Image Colorization using Convolutional Networks
This is a long overdue project I have been trying to get working ever since I read the article by Ryan Dahl on the topic. The idea is to sematically understand concepts in an image and color them with statistical prior knowledge gained from training with a dataset.
The model was initially tested for architecture with the flowers dataset from tensorflow and later trained on the LaMem dataset from MIT.
- [Observations] (#observations)
- [Useful Links] (#useful-links)
The idea for the model architecture is very similar to that of "Residual Autoencoder" model by Ryan with modifications.
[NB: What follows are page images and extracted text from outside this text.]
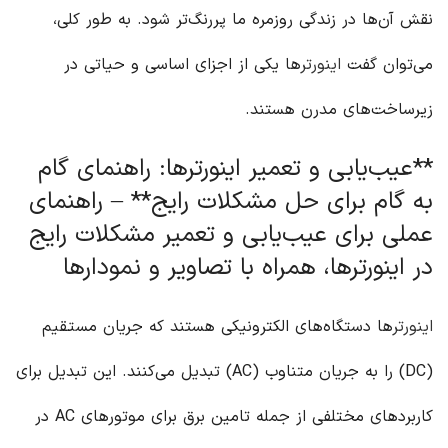
نقش آن‌ها در زندگی روزمره ما پررنگ‌تر شود. به طور کلی،
می‌توان گفت
اینورتر
ها یکی از اجزای اساسی و حیاتی در
زیرساخت‌های مدرن هستند.
**عیب‌یابی و تعمیر اینورترها: راهنمای گام
به گام برای حل مشکلات رایج** – راهنمای
عملی برای عیب‌یابی و تعمیر مشکلات رایج
در اینورترها، همراه با تصاویر و نمودارها
اینورتر
ها دستگاه‌های الکترونیکی هستند که جریان مستقیم
(DC) را به جریان متناوب (AC) تبدیل می‌کنند. این تبدیل برای
کاربردهای مختلفی از جمله تامین برق برای موتورهای AC در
The intiution is to have the imagenet model output layer from convolution (encoder) and then do transpose convolution and fuse with pool layers. Unlike ryan I tried to fuse only the higher pooling layers and didn't want the lower level layers for color prediction - the thought being higher level layers are compositional and capture concepts and the lower level layers are closely related to the modalities of the image. The below is crude representation of the architecture.
Image (Only L value) -> 3x3 n64s1 -> ReLu -> VGG layer conv1_2 -> .. -> pool1 -> .. -> pool2 -> .. -> pool3 -> .. -> pool4 -> .. -> VGG relu5_4 -> conv_T 3x3 -> fuse with pool4 -> conv_T 3x3 -> fuse with pool3 -> conv_T 3x3 -> a, b value prediction for Image
Note that there is no non-linearites added after the conv transpose operation. The loss was formulated as a simple MSE between the predicted a,b and the original a,b values for the image. Training was done for about 25 epochs with the learning rate halved every 3 epochs are so. Adam Optimizer was used and the initial learning rate was set to 1e-4. As seen below the training is very slow but produces reasonable results.
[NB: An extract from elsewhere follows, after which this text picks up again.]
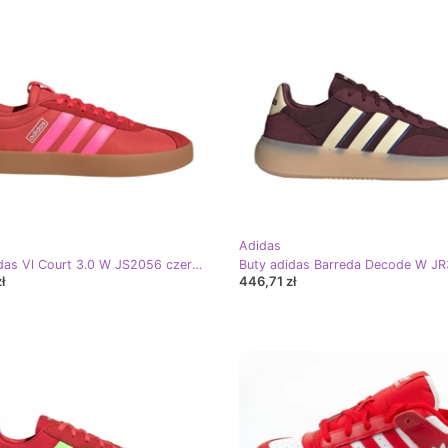
Adidas
Buty adidas Vl Court 3.0 W JS2056 czerwone
ł
446,71 zł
Lab color space split for original colored image (top) and predicted colored image (bottom)
From the above plot we can infer that the network predicted color values comes from some conceptual understanding of the object. A few colorization results are as below. Notice how in the case of the child face the model predicts color for an image that has no color.
Left: Input - Middle: Predicted Color - Right: Original Color
- Creating a model from scratch and training was painfully slow. Tried the residual block architecture from Perceptual Losses for Real-Time Style Transfer by Johnson et. al which was incidentally used by folks from Twitter in their paper on Photo-Realistic Single Image Super-Resolution and Super-Resolution.
- The trained model from this architecture was able to produce green and blue colors at the right places after a few epochs but the training plateaued after that.
- There were failures in the model based on VGG as can be seen from the image of truck and the toy although the colors were always consitent in the final model and didn't produce any patched color ouputs.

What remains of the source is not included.